MONEY ON TRACK
WHAT IS RACING WORTH?
We are told that the big sporting jamborees that are organised by promotion companies and often supported by government and local authorities have a positive effect on national and local economies. But like so many other complexities in the world it's hard to know if this is true, especially when it comes to the billion dollar projects such as the Olympics, the football World Cup, and car Formula One rounds.
In our sport it's Moto GP and World Superbikes that appear to be the big earners for the promoters.

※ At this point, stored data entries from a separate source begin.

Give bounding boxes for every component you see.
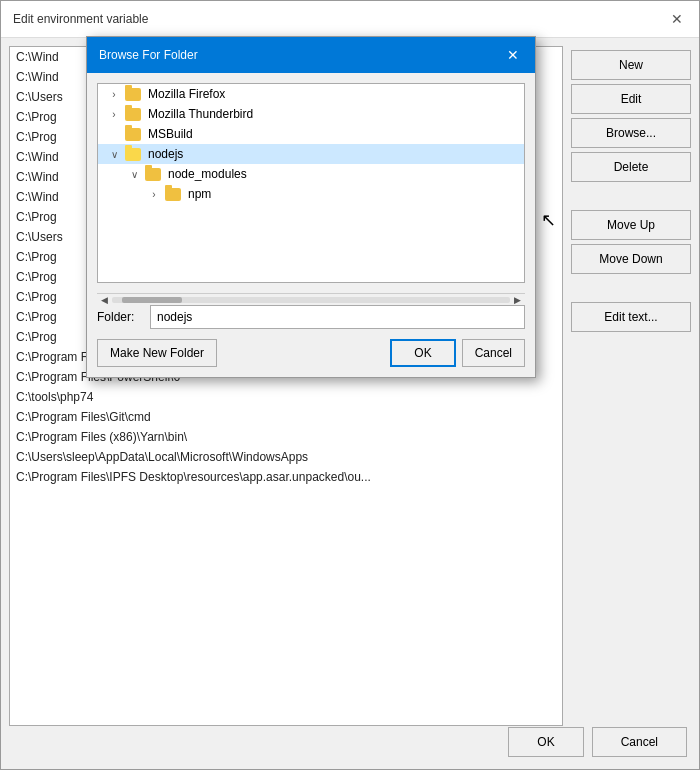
ok-button[interactable]: OK [508,727,583,757]
folder-icon [165,188,181,201]
tree-item[interactable]: MSBuild [98,124,524,144]
browse-cancel-button[interactable]: Cancel [462,339,525,367]
hscroll-track [112,297,510,303]
tree-expand-icon[interactable]: › [106,89,122,100]
action-buttons-panel: New Edit Browse... Delete Move Up Move D… [571,46,691,758]
tree-item[interactable]: ›Mozilla Thunderbird [98,104,524,124]
new-button[interactable]: New [571,50,691,80]
cancel-button[interactable]: Cancel [592,727,687,757]
main-dialog-titlebar: Edit environment variable ✕ [1,1,699,38]
folder-input[interactable] [150,305,525,329]
tree-expand-icon[interactable]: ∨ [126,169,142,180]
tree-hscrollbar[interactable]: ◀▶ [97,293,525,305]
scroll-left-icon[interactable]: ◀ [99,295,110,305]
browse-close-icon[interactable]: ✕ [503,45,523,65]
folder-row: Folder: [97,305,525,329]
folder-icon [125,148,141,161]
tree-expand-icon[interactable]: › [106,109,122,120]
tree-item-label: Mozilla Thunderbird [148,107,253,121]
main-dialog-close[interactable]: ✕ [667,9,687,29]
scroll-right-icon[interactable]: ▶ [512,295,523,305]
folder-icon [145,168,161,181]
tree-item[interactable]: ∨node_modules [98,164,524,184]
tree-item-label: npm [188,187,211,201]
browse-dialog: Browse For Folder ✕ ›Mozilla Firefox›Moz… [86,36,536,378]
make-new-folder-button[interactable]: Make New Folder [97,339,217,367]
browse-button[interactable]: Browse... [571,118,691,148]
tree-expand-icon[interactable]: › [146,189,162,200]
list-item[interactable]: C:\Program Files\Git\cmd [10,407,562,427]
folder-icon [125,108,141,121]
move-down-button[interactable]: Move Down [571,244,691,274]
delete-button[interactable]: Delete [571,152,691,182]
main-dialog: Edit environment variable ✕ C:\WindC:\Wi… [0,0,700,770]
browse-action-buttons: Make New Folder OK Cancel [97,339,525,367]
folder-icon [125,88,141,101]
tree-item-label: MSBuild [148,127,193,141]
edit-button[interactable]: Edit [571,84,691,114]
browse-title: Browse For Folder [99,48,198,62]
move-up-button[interactable]: Move Up [571,210,691,240]
list-item[interactable]: C:\Program Files\IPFS Desktop\resources\… [10,467,562,487]
tree-item[interactable]: ›Mozilla Firefox [98,84,524,104]
browse-body: ›Mozilla Firefox›Mozilla Thunderbird MSB… [87,73,535,377]
browse-ok-button[interactable]: OK [390,339,455,367]
list-item[interactable]: C:\Program Files (x86)\Yarn\bin\ [10,427,562,447]
edit-text-button[interactable]: Edit text... [571,302,691,332]
tree-item-label: nodejs [148,147,183,161]
tree-item[interactable]: ∨nodejs [98,144,524,164]
folder-icon [125,128,141,141]
main-dialog-title: Edit environment variable [13,12,148,26]
tree-expand-icon[interactable]: ∨ [106,149,122,160]
folder-label: Folder: [97,310,142,324]
folder-tree[interactable]: ›Mozilla Firefox›Mozilla Thunderbird MSB… [97,83,525,283]
bottom-bar: OK Cancel [508,727,687,757]
tree-item-label: node_modules [168,167,247,181]
hscroll-thumb[interactable] [122,297,182,303]
tree-item-label: Mozilla Firefox [148,87,225,101]
tree-item[interactable]: ›npm [98,184,524,204]
list-item[interactable]: C:\Users\sleep\AppData\Local\Microsoft\W… [10,447,562,467]
list-item[interactable]: C:\tools\php74 [10,387,562,407]
browse-titlebar: Browse For Folder ✕ [87,37,535,73]
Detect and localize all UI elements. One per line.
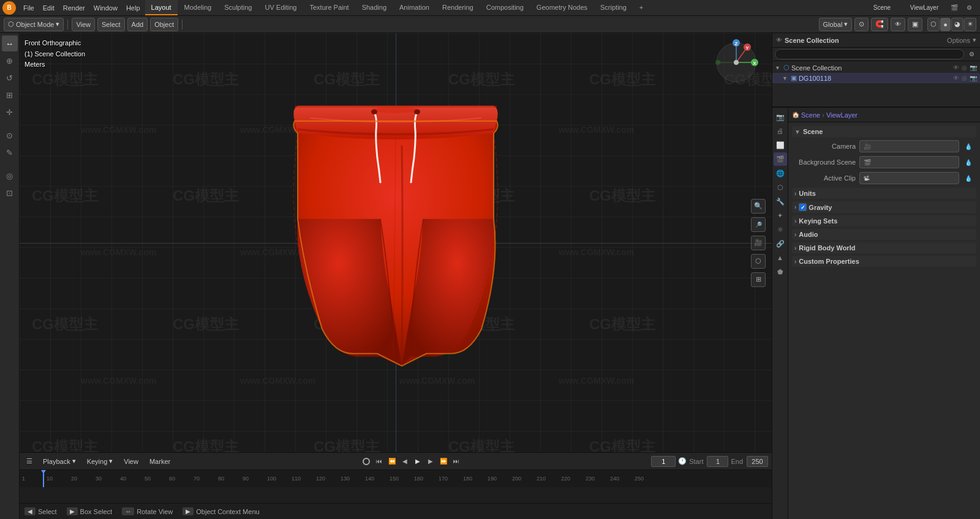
- units-section-header[interactable]: › Units: [792, 188, 976, 199]
- render-props-icon[interactable]: 📷: [774, 110, 787, 124]
- view-toggle-btn[interactable]: 👁: [952, 64, 960, 72]
- scale-tool-btn[interactable]: ⊞: [2, 87, 18, 103]
- rendered-shading[interactable]: ☀: [964, 18, 976, 31]
- step-back-btn[interactable]: ◀: [399, 455, 411, 468]
- menu-window[interactable]: Window: [90, 3, 121, 13]
- menu-edit[interactable]: Edit: [39, 3, 58, 13]
- tab-add-workspace[interactable]: +: [633, 0, 649, 15]
- tab-compositing[interactable]: Compositing: [480, 0, 530, 15]
- gravity-checkbox[interactable]: ✓: [799, 203, 807, 211]
- world-props-icon[interactable]: 🌐: [774, 166, 787, 180]
- start-frame-input[interactable]: [707, 456, 728, 467]
- xray-toggle[interactable]: ▣: [908, 18, 922, 31]
- scene-selector[interactable]: Scene: [864, 2, 900, 14]
- step-forward-btn[interactable]: ▶: [424, 455, 437, 468]
- data-props-icon[interactable]: ▲: [774, 251, 787, 264]
- tab-animation[interactable]: Animation: [393, 0, 435, 15]
- tree-item-collection[interactable]: ▼ ▣ DG100118 👁 ◎ 📷: [772, 73, 980, 83]
- move-tool-btn[interactable]: ⊕: [2, 53, 18, 69]
- material-shading[interactable]: ◕: [951, 18, 963, 31]
- annotate-tool-btn[interactable]: ⊙: [2, 127, 18, 143]
- render-icon[interactable]: 🎬: [948, 2, 960, 14]
- custom-props-header[interactable]: › Custom Properties: [792, 256, 976, 267]
- solid-shading[interactable]: ●: [940, 18, 951, 31]
- overlay-toggle[interactable]: 👁: [891, 18, 905, 31]
- transform-tool-btn[interactable]: ✛: [2, 104, 18, 120]
- menu-file[interactable]: File: [20, 3, 38, 13]
- col-select-toggle[interactable]: ◎: [961, 74, 968, 82]
- timeline-scrub[interactable]: 1 10 20 30 40 50 60 70 80 90 100 110 120…: [20, 470, 772, 487]
- gravity-section-header[interactable]: › ✓ Gravity: [792, 201, 976, 213]
- navigation-gizmo[interactable]: X Y Z: [712, 38, 761, 87]
- constraints-props-icon[interactable]: 🔗: [774, 237, 787, 250]
- background-scene-eyedropper[interactable]: 💧: [963, 157, 974, 168]
- snap-toggle[interactable]: 🧲: [871, 18, 888, 31]
- tab-rendering[interactable]: Rendering: [436, 0, 480, 15]
- measure-tool-btn[interactable]: ◎: [2, 168, 18, 184]
- play-btn[interactable]: ▶: [412, 455, 424, 468]
- tab-scripting[interactable]: Scripting: [594, 0, 633, 15]
- physics-props-icon[interactable]: ⚛: [774, 223, 787, 236]
- cursor-tool-btn[interactable]: ↔: [2, 35, 18, 51]
- toggle-perspective-btn[interactable]: ⬡: [751, 254, 766, 269]
- tab-shading[interactable]: Shading: [356, 0, 393, 15]
- tab-uv-editing[interactable]: UV Editing: [258, 0, 303, 15]
- breadcrumb-viewlayer[interactable]: ViewLayer: [826, 111, 858, 119]
- tab-geometry-nodes[interactable]: Geometry Nodes: [530, 0, 594, 15]
- options-label[interactable]: Options: [947, 37, 970, 44]
- modifier-props-icon[interactable]: 🔧: [774, 195, 787, 208]
- audio-header[interactable]: › Audio: [792, 229, 976, 240]
- zoom-out-btn[interactable]: 🔎: [751, 217, 766, 232]
- view-menu[interactable]: View: [72, 18, 95, 31]
- background-scene-value[interactable]: 🎬: [859, 156, 959, 168]
- tab-sculpting[interactable]: Sculpting: [218, 0, 258, 15]
- col-render-toggle[interactable]: 📷: [969, 74, 978, 82]
- object-props-icon[interactable]: ⬡: [774, 181, 787, 194]
- jump-next-keyframe-btn[interactable]: ⏩: [437, 455, 450, 468]
- output-props-icon[interactable]: 🖨: [774, 124, 787, 138]
- jump-to-start-btn[interactable]: ⏮: [373, 455, 385, 468]
- add-tool-btn[interactable]: ⊡: [2, 185, 18, 201]
- draw-tool-btn[interactable]: ✎: [2, 144, 18, 160]
- breadcrumb-scene[interactable]: Scene: [801, 111, 820, 119]
- active-clip-value[interactable]: 📽: [859, 172, 959, 184]
- transform-global[interactable]: Global ▾: [819, 18, 853, 31]
- tab-layout[interactable]: Layout: [145, 0, 178, 15]
- nav-gizmo-area[interactable]: X Y Z: [712, 38, 767, 93]
- playback-menu[interactable]: Playback ▾: [39, 455, 80, 468]
- rigid-body-header[interactable]: › Rigid Body World: [792, 242, 976, 253]
- active-clip-eyedropper[interactable]: 💧: [963, 173, 974, 184]
- view-layer-selector[interactable]: ViewLayer: [903, 2, 946, 14]
- select-menu[interactable]: Select: [97, 18, 125, 31]
- zoom-in-btn[interactable]: 🔍: [751, 199, 766, 214]
- outliner-search-input[interactable]: [775, 49, 964, 59]
- tab-texture-paint[interactable]: Texture Paint: [303, 0, 355, 15]
- render-toggle-btn[interactable]: 📷: [969, 64, 978, 72]
- viewport[interactable]: CG模型主 CG模型主 CG模型主 CG模型主 CG模型主 CG模型主 www.…: [20, 33, 772, 452]
- toggle-camera-btn[interactable]: 🎥: [751, 236, 766, 250]
- scene-props-icon[interactable]: 🎬: [774, 152, 787, 166]
- material-props-icon[interactable]: ⬟: [774, 265, 787, 278]
- settings-icon[interactable]: ⚙: [963, 2, 975, 14]
- keying-menu[interactable]: Keying ▾: [83, 455, 117, 468]
- current-frame-input[interactable]: [651, 456, 676, 467]
- menu-help[interactable]: Help: [123, 3, 144, 13]
- filter-icon[interactable]: ⚙: [965, 48, 978, 61]
- tab-modeling[interactable]: Modeling: [178, 0, 218, 15]
- rotate-tool-btn[interactable]: ↺: [2, 70, 18, 86]
- timeline-menu-icon[interactable]: ☰: [23, 455, 36, 468]
- grid-view-btn[interactable]: ⊞: [751, 272, 766, 287]
- options-chevron[interactable]: ▾: [973, 36, 976, 44]
- camera-prop-value[interactable]: 🎥: [859, 140, 959, 152]
- object-menu[interactable]: Object: [150, 18, 178, 31]
- marker-menu[interactable]: Marker: [146, 455, 174, 468]
- wireframe-shading[interactable]: ⬡: [927, 18, 940, 31]
- camera-eyedropper[interactable]: 💧: [963, 141, 974, 152]
- keying-sets-header[interactable]: › Keying Sets: [792, 215, 976, 226]
- select-toggle-btn[interactable]: ◎: [961, 64, 968, 72]
- tree-root[interactable]: ▼ ⬡ Scene Collection 👁 ◎ 📷: [772, 62, 980, 73]
- view-menu-timeline[interactable]: View: [120, 455, 142, 468]
- proportional-editing[interactable]: ⊙: [854, 18, 869, 31]
- end-frame-input[interactable]: [747, 456, 768, 467]
- jump-prev-keyframe-btn[interactable]: ⏪: [386, 455, 398, 468]
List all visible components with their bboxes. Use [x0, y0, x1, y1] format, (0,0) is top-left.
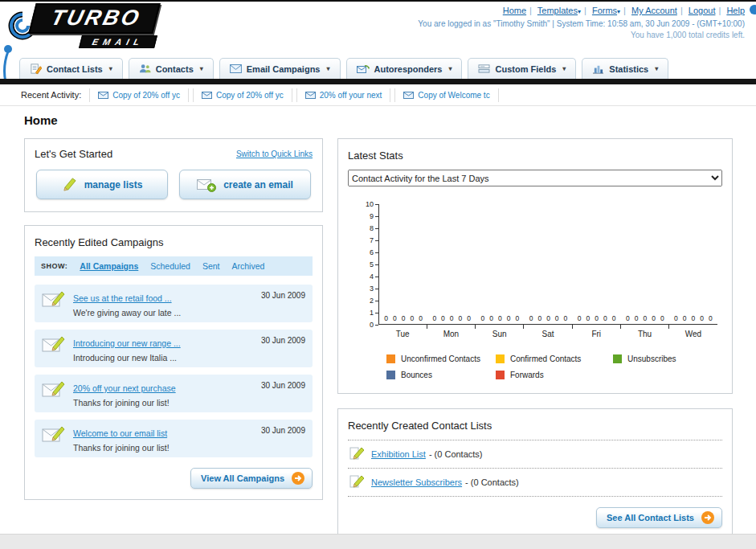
- latest-stats-title: Latest Stats: [348, 150, 403, 162]
- legend-label: Unsubscribes: [627, 354, 676, 363]
- filter-all-campaigns[interactable]: All Campaigns: [80, 261, 138, 271]
- campaign-list: See us at the retail food ... We're givi…: [35, 285, 313, 457]
- recent-activity-item[interactable]: Copy of 20% off yc: [89, 88, 189, 102]
- link-templates[interactable]: Templates: [537, 6, 578, 15]
- envelope-icon: [202, 92, 212, 99]
- value-label: 0: [643, 314, 647, 322]
- arrow-right-circle-icon: [701, 511, 714, 524]
- link-home[interactable]: Home: [503, 6, 526, 15]
- filter-archived[interactable]: Archived: [232, 261, 265, 271]
- nav-divider-bar: [0, 79, 756, 84]
- value-label: 0: [410, 314, 414, 322]
- recent-contact-lists-panel: Recently Created Contact Lists Exhibitio…: [337, 408, 733, 539]
- recent-activity-item[interactable]: 20% off your next: [296, 88, 391, 102]
- campaign-title-link[interactable]: See us at the retail food ...: [73, 293, 172, 303]
- y-tick-label: 4: [370, 272, 378, 281]
- chevron-down-icon: ▾: [200, 65, 203, 72]
- contact-list-count: - (0 Contacts): [429, 449, 483, 459]
- envelope-pencil-icon: [42, 424, 66, 444]
- campaign-title-link[interactable]: Welcome to our email list: [73, 428, 167, 438]
- value-label: 0: [683, 314, 687, 322]
- legend-item: Unsubscribes: [613, 354, 717, 363]
- filter-scheduled[interactable]: Scheduled: [150, 261, 190, 271]
- campaign-title-link[interactable]: 20% off your next purchase: [73, 383, 176, 393]
- x-axis-label: Tue: [378, 325, 427, 338]
- x-axis-label: Mon: [427, 325, 475, 338]
- recent-activity-item[interactable]: Copy of 20% off yc: [193, 88, 292, 102]
- y-tick-label: 2: [370, 297, 378, 305]
- tab-statistics[interactable]: Statistics▾: [582, 58, 668, 79]
- value-label: 0: [498, 314, 502, 322]
- legend-item: Forwards: [496, 371, 607, 379]
- value-label: 0: [546, 314, 550, 322]
- tab-custom-fields[interactable]: Custom Fields▾: [468, 58, 576, 79]
- legend-label: Bounces: [401, 371, 432, 379]
- link-help[interactable]: Help: [726, 6, 745, 15]
- y-tick-label: 3: [370, 285, 378, 293]
- value-label: 0: [384, 314, 388, 322]
- chart-y-axis: 109876543210: [358, 204, 378, 325]
- footer-strip: [0, 534, 756, 549]
- legend-label: Unconfirmed Contacts: [401, 354, 480, 363]
- recent-activity-link[interactable]: Copy of 20% off yc: [216, 91, 284, 100]
- app-logo: TURBO EMAIL: [5, 3, 157, 48]
- contact-list-link[interactable]: Newsletter Subscribers: [371, 477, 462, 487]
- manage-lists-button[interactable]: manage lists: [36, 170, 168, 199]
- y-tick-label: 7: [370, 236, 378, 244]
- legend-swatch: [496, 371, 505, 379]
- tab-autoresponders[interactable]: Autoresponders▾: [346, 58, 463, 79]
- corner-dot-decoration: [750, 5, 756, 14]
- y-tick-label: 0: [370, 321, 378, 329]
- stats-period-select[interactable]: Contact Activity for the Last 7 Days: [348, 170, 722, 186]
- see-all-contact-lists-button[interactable]: See All Contact Lists: [596, 507, 722, 528]
- contact-list-items: Exhibition List- (0 Contacts) Newsletter…: [348, 440, 722, 497]
- link-logout[interactable]: Logout: [689, 6, 716, 15]
- envelope-refresh-icon: [357, 64, 370, 75]
- campaign-row[interactable]: See us at the retail food ... We're givi…: [35, 285, 313, 322]
- tab-label: Autoresponders: [374, 64, 443, 74]
- legend-swatch: [386, 371, 395, 379]
- x-axis-label: Wed: [669, 325, 717, 338]
- recent-activity-link[interactable]: 20% off your next: [320, 91, 382, 100]
- value-label: 0: [467, 314, 471, 322]
- create-email-button[interactable]: create an email: [179, 170, 311, 199]
- pencil-list-icon: [30, 63, 42, 75]
- legend-swatch: [613, 354, 622, 363]
- recent-campaigns-panel: Recently Edited Campaigns SHOW: All Camp…: [24, 225, 323, 500]
- campaign-row[interactable]: Introducing our new range ... Introducin…: [35, 330, 313, 367]
- switch-quick-links-link[interactable]: Switch to Quick Links: [236, 150, 313, 158]
- campaign-row[interactable]: Welcome to our email list Thanks for joi…: [35, 420, 313, 457]
- contact-list-link[interactable]: Exhibition List: [371, 449, 426, 459]
- contact-list-item[interactable]: Exhibition List- (0 Contacts): [348, 440, 722, 468]
- campaign-subtitle: Introducing our new Italia ...: [73, 353, 254, 363]
- tab-contacts[interactable]: Contacts▾: [129, 58, 214, 79]
- campaign-subtitle: Thanks for joining our list!: [73, 398, 254, 408]
- login-info: You are logged in as "Timothy Smith" | S…: [418, 19, 745, 28]
- value-label: 0: [700, 314, 704, 322]
- left-column: Let's Get Started Switch to Quick Links …: [24, 138, 323, 500]
- logo-text: TURBO EMAIL: [32, 3, 157, 48]
- link-my-account[interactable]: My Account: [631, 6, 677, 15]
- campaign-date: 30 Jun 2009: [261, 379, 305, 390]
- filter-sent[interactable]: Sent: [202, 261, 220, 271]
- header: TURBO EMAIL Home| Templates▾| Forms▾| My…: [0, 2, 756, 56]
- campaign-title-link[interactable]: Introducing our new range ...: [73, 338, 181, 348]
- recent-activity-link[interactable]: Copy of 20% off yc: [112, 91, 180, 100]
- create-email-label: create an email: [223, 179, 293, 191]
- separator: |: [584, 6, 586, 15]
- chart-category-group: 00000: [669, 204, 717, 324]
- tab-email-campaigns[interactable]: Email Campaigns▾: [219, 58, 341, 79]
- link-forms[interactable]: Forms: [592, 6, 617, 15]
- show-label: SHOW:: [41, 262, 67, 270]
- recent-activity-link[interactable]: Copy of Welcome tc: [418, 91, 489, 100]
- value-label: 0: [578, 314, 582, 322]
- tab-label: Custom Fields: [495, 64, 556, 74]
- recent-activity-item[interactable]: Copy of Welcome tc: [394, 88, 498, 102]
- campaign-row[interactable]: 20% off your next purchase Thanks for jo…: [35, 375, 313, 412]
- recent-contact-lists-title: Recently Created Contact Lists: [348, 420, 492, 432]
- tab-contact-lists[interactable]: Contact Lists▾: [19, 58, 123, 79]
- legend-item: Confirmed Contacts: [496, 354, 607, 363]
- view-all-campaigns-button[interactable]: View All Campaigns: [190, 468, 313, 489]
- contact-list-item[interactable]: Newsletter Subscribers- (0 Contacts): [348, 468, 722, 497]
- envelope-pencil-icon: [42, 289, 66, 309]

The TV rights figures alone will appear with lots of noughts on the end of the total, no matter what currency it's calculated in.
It undoubtedly costs a bundle to stage a Moto GP round with circuit maintenance and safety, policing, staff and administration costs, and that's before the money borne by the teams is added on.
The French motorcycle weekly, Moto Journal, recently had a stab at calculating the financial gains to a circuit's local economy, by looking at what is generated by fans attending the French Moto GP round at Le Mans (it's from May 15th - 17th this year).
€2,500,000 – spent by the local organiser
€400,000 – spent by local service companies
€1,500,000 – on local hotel accommodation (6,000 guests)
€600,000 – food over the three days
€240,000 – local miscellaneous (fuel, road tolls etc)
€3,000,000 – spent locally by some 40,000 campers
€1,360,000 – spent locally by 34,000 other spectators
Almost €10,000,000 generated by the race in these broad categories. There will be other spends such as public transport and taxis, so all in all a 'nice little earner' as they say. No surprise then that Spain likes to host four rounds.